La recherche avance. Des études comme celles de la revue Pharmacogenomics en 2023 montrent que certains gènes (comme CYP1B1) influencent comment votre corps métabolise l’œstrogène. Dans le futur, on pourra peut-être adapter la dose à votre ADN. Pour l’instant, on se contente de la dose la plus faible possible, pour la durée la plus courte nécessaire.

Que faire si vous hésitez ?

Si vous avez des symptômes gênants et que vous avez moins de 60 ans, ou que vous êtes dans les 10 ans suivant la ménopause, parlez-en à votre médecin. Ne vous laissez pas décourager par les peurs du passé. Posez ces questions :

  • Est-ce que je suis une bonne candidate selon les nouvelles lignes directrices ?
  • Devrais-je commencer par un patch ou un gel plutôt qu’un comprimé ?
  • Quelle dose minimale peut-on essayer ?
  • Quels sont les signaux d’alerte que je dois surveiller ?

La TRH n’est pas pour tout le monde. Mais elle est pour beaucoup plus de femmes qu’on ne le pense. Elle ne sauve pas la vie - mais elle peut la rendre vivable.

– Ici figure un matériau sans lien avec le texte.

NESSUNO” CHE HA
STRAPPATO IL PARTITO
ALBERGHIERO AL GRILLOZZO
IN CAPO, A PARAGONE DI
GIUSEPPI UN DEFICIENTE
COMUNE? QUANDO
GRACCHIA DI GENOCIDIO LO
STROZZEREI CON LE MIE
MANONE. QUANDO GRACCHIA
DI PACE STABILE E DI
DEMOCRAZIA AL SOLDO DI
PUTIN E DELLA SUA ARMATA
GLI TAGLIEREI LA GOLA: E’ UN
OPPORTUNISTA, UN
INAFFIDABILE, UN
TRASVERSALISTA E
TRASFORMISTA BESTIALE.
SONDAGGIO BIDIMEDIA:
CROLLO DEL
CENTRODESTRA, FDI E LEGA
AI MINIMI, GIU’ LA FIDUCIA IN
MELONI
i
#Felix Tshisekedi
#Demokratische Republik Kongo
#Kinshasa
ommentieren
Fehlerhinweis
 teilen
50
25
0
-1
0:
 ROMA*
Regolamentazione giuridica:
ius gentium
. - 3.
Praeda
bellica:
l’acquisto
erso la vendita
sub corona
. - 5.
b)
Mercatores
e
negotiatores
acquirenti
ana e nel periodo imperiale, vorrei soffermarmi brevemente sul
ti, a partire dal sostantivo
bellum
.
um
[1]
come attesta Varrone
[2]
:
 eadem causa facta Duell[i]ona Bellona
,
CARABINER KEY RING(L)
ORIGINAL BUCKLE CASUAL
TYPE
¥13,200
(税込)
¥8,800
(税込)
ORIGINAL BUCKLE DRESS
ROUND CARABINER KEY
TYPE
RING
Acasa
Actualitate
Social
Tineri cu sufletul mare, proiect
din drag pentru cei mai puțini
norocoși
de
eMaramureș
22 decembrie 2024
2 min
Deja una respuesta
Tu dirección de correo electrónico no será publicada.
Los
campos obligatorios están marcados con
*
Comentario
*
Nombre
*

La TRH fait-elle grossir ?

Non, la TRH ne fait pas grossir directement. Mais la ménopause ralentit le métabolisme, et sans hormone, la graisse abdominale augmente naturellement. La TRH aide à maintenir une répartition plus saine des graisses. Certains effets secondaires comme la rétention d’eau peuvent donner une impression de gonflement, mais ce n’est pas un gain de poids réel. Le poids dépend surtout de l’alimentation et de l’activité physique.

Puis-je prendre la TRH si j’ai eu un cancer du sein ?

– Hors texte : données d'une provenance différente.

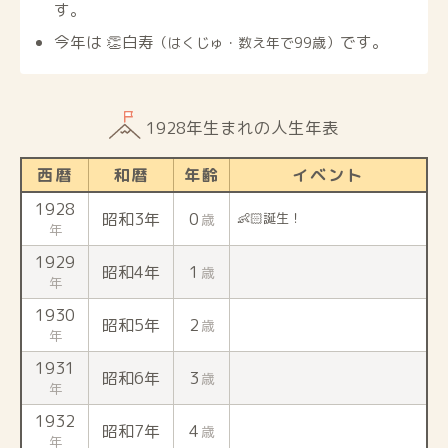
す。
今年は 👏白寿
です。
（はくじゅ・数え年で99歳）
1928年生まれの人生年表
西暦
和暦
年齢
イベント
1928
昭和3年
0
👶🏻誕生！
歳
年
1929
昭和4年
1
歳
年
1930
昭和5年
2
歳
年
1931
昭和6年
3
歳
年
1932
昭和7年
4
歳
年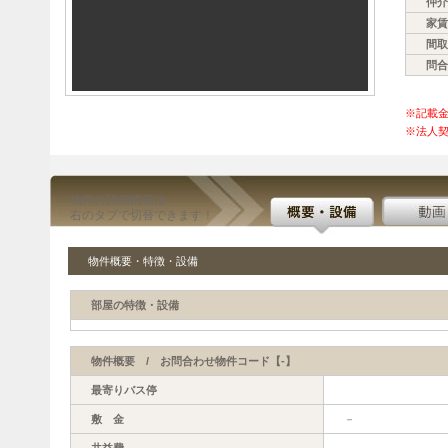
仲介
家賃
間取
問合
※記載
※法人契
物件の詳細情報は
右のタブで切替できます！
物件概要・特徴・設備
部屋の特徴・設備
物件概要 / お問合わせ物件コード【-】
最寄りバス停
敷 金
－
共益費
－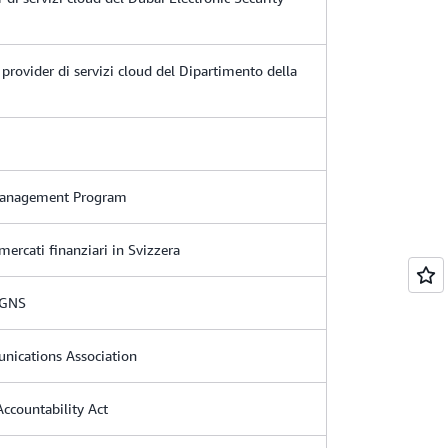
l provider di servizi cloud del Dipartimento della
 Management Program
 mercati finanziari in Svizzera
a GNS
nications Association
Accountability Act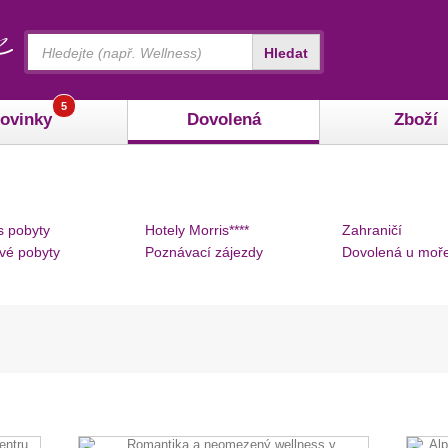
Vyhledávání
Hledat
5
ovinky
Dovolená
Zboží
s pobyty
Hotely Morris****
Zahraničí
vé pobyty
Poznávací zájezdy
Dovolená u moř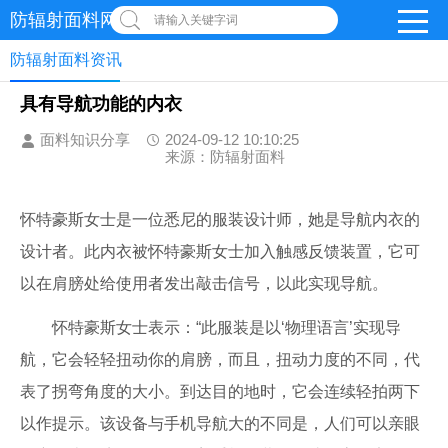
防辐射面料网
请输入关键字词
防辐射面料资讯
具有导航功能的内衣
面料知识分享
2024-09-12 10:10:25
来源：防辐射面料
怀特豪斯女士是一位悉尼的服装设计师，她是导航内衣的
设计者。此内衣被怀特豪斯女士加入触感反馈装置，它可
以在肩膀处给使用者发出敲击信号，以此实现导航。
怀特豪斯女士表示：“此服装是以‘物理语言’实现导
航，它会轻轻扭动你的肩膀，而且，扭动力度的不同，代
表了拐弯角度的大小。到达目的地时，它会连续轻拍两下
以作提示。该设备与手机导航大的不同是，人们可以亲眼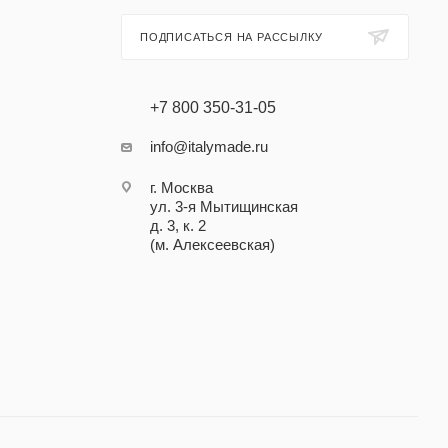
ПОДПИСАТЬСЯ НА РАССЫЛКУ
+7 800 350-31-05
info@italymade.ru
г. Москва
ул. 3-я Мытищинская
д. 3, к. 2
(м. Алексеевская)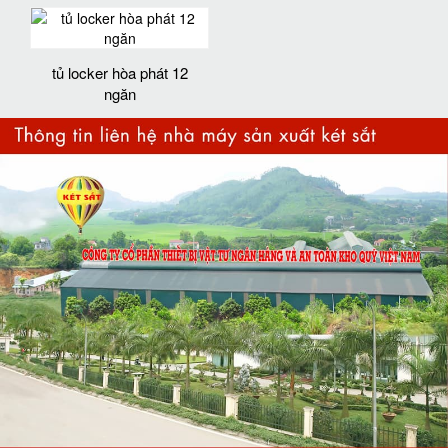
tủ locker hòa phát 12
ngăn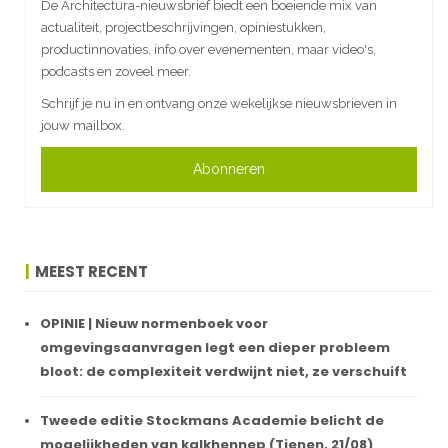
De Architectura-nieuwsbrief biedt een boeiende mix van
actualiteit, projectbeschrijvingen, opiniestukken,
productinnovaties, info over evenementen, maar video's,
podcasts en zoveel meer.
Schrijf je nu in en ontvang onze wekelijkse nieuwsbrieven in
jouw mailbox.
Abonneren
MEEST RECENT
OPINIE | Nieuw normenboek voor
omgevingsaanvragen legt een dieper probleem
bloot: de complexiteit verdwijnt niet, ze verschuift
Tweede editie Stockmans Academie belicht de
mogelijkheden van kalkhennep (Tienen, 21/08)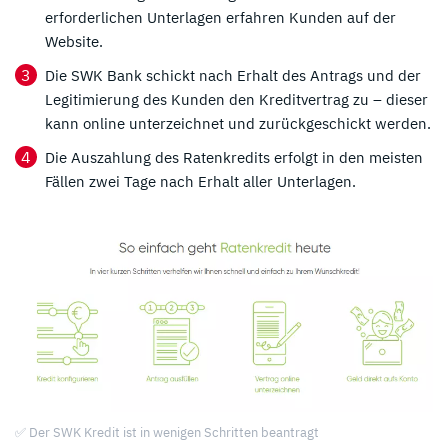
erforderlichen Unterlagen erfahren Kunden auf der
Website.
Die SWK Bank schickt nach Erhalt des Antrags und der
Legitimierung des Kunden den Kreditvertrag zu – dieser
kann online unterzeichnet und zurückgeschickt werden.
Die Auszahlung des Ratenkredits erfolgt in den meisten
Fällen zwei Tage nach Erhalt aller Unterlagen.
✅ Der SWK Kredit ist in wenigen Schritten beantragt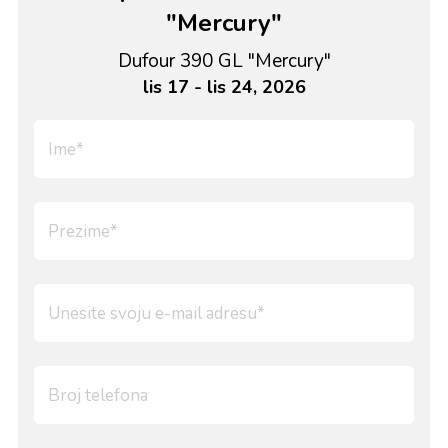
"Mercury"
Dufour 390 GL "Mercury"
lis 17 - lis 24, 2026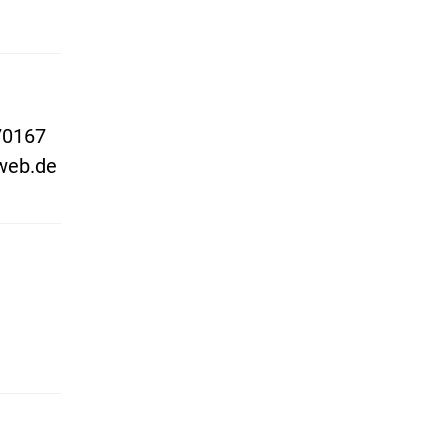
70167
web.de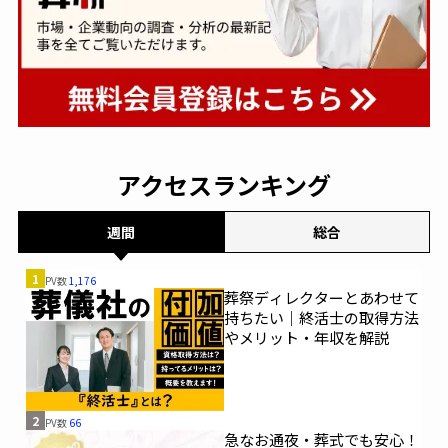
アクセスランキング
週間
総合
1
PV数
1,176
葬祭ディレクターとあわせて
持ちたい｜終活士の取得方法
やメリット・年収を解説
2
PV数
66
急なお通夜・葬式でも安心！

Non. La TRH est absolument contre-indiquée si vous avez eu un cancer du sein hormono-dépendant. Même les formes transdermiques ou locales sont déconseillées. Il existe d’autres traitements non hormonaux pour les bouffées de chaleur, comme la gabapentine ou certains antidépresseurs. Parlez-en à votre oncologue.

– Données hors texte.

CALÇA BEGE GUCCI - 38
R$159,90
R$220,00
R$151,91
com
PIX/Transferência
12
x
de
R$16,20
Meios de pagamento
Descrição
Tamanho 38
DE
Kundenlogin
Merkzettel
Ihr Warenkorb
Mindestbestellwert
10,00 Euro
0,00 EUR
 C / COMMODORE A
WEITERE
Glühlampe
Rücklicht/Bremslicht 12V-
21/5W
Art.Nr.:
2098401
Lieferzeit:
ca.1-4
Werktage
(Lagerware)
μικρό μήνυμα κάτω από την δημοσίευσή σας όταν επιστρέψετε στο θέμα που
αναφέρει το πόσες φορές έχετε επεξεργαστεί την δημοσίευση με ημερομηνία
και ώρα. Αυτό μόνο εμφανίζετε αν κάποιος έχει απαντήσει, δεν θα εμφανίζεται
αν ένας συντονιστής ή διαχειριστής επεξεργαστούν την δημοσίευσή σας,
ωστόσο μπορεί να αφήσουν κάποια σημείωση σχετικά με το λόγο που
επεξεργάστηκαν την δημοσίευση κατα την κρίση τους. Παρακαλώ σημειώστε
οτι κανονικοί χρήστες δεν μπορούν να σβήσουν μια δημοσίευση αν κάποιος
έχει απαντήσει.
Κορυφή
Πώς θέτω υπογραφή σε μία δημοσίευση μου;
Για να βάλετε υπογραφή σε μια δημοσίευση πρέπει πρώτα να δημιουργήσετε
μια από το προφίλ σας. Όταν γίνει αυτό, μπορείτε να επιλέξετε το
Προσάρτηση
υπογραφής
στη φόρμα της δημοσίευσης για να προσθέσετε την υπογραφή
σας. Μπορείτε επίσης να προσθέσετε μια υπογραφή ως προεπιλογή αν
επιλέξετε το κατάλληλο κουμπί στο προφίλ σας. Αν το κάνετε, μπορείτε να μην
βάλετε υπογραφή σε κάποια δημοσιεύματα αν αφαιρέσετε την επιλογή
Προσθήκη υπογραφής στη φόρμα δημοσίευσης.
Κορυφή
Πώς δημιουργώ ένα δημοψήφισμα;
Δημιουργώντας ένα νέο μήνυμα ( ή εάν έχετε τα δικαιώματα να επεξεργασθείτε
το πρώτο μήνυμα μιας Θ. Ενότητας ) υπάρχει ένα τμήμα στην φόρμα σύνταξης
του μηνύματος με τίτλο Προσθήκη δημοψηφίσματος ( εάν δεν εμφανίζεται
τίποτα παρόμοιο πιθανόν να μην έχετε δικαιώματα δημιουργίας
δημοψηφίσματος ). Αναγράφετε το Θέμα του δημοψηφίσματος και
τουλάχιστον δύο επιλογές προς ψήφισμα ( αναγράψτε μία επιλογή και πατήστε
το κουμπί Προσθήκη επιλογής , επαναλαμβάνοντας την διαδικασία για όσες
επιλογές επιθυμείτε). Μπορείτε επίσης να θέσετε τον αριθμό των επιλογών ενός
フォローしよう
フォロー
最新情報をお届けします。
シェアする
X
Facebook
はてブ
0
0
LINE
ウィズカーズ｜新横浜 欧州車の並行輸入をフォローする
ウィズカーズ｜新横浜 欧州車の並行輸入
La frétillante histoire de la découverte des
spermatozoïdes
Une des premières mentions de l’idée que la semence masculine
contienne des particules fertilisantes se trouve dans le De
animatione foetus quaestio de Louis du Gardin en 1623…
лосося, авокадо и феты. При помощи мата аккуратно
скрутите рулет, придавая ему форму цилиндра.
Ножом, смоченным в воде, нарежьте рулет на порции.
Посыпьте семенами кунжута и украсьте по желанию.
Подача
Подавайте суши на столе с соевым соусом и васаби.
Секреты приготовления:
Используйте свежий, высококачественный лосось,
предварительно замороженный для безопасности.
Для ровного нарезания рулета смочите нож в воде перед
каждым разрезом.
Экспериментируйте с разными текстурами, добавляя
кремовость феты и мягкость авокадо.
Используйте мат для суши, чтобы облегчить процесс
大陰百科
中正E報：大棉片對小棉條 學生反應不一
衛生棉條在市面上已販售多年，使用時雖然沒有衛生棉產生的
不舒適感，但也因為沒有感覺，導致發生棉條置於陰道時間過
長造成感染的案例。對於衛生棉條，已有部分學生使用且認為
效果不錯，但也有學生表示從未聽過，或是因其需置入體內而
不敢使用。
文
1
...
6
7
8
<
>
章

Combien de temps faut-il prendre la TRH ?

Il n’y a pas de durée fixe. La règle est : la dose la plus faible pour la durée la plus courte nécessaire. Pour les symptômes vasomoteurs, la plupart des femmes arrêtent après 3 à 5 ans. Pour la prévention des fractures, on peut envisager jusqu’à 7 à 10 ans si les bénéfices l’emportent. Il faut réévaluer chaque année. Si vos symptômes ont disparu, on peut arrêter progressivement.

La TRH protège-t-elle contre la démence ?

Les données sont contradictoires. Certaines études montrent un risque réduit de démence si la TRH est commencée avant 60 ans. D’autres ne trouvent aucun effet. La Société Européenne de Gériatrie ne recommande pas la TRH pour prévenir la démence. L’effet protecteur, s’il existe, est probablement limité aux femmes qui commencent très tôt après la ménopause.

Les hormones naturelles sont-elles meilleures que les synthétiques ?

Pas nécessairement. Les hormones « naturelles » vendues en pharmacie (comme l’estradiol micronisé ou la progestérone micronisée) sont identiques à celles de votre corps. Les hormones « sur mesure » préparées dans des laboratoires de préparation (compounded) ne sont pas réglementées de la même manière. Leur dosage peut varier d’un lot à l’autre. La Société Endocrinologique et la FDA ne les recommandent pas, car il n’y a aucune preuve qu’elles soient plus sûres - et elles peuvent être plus risquées.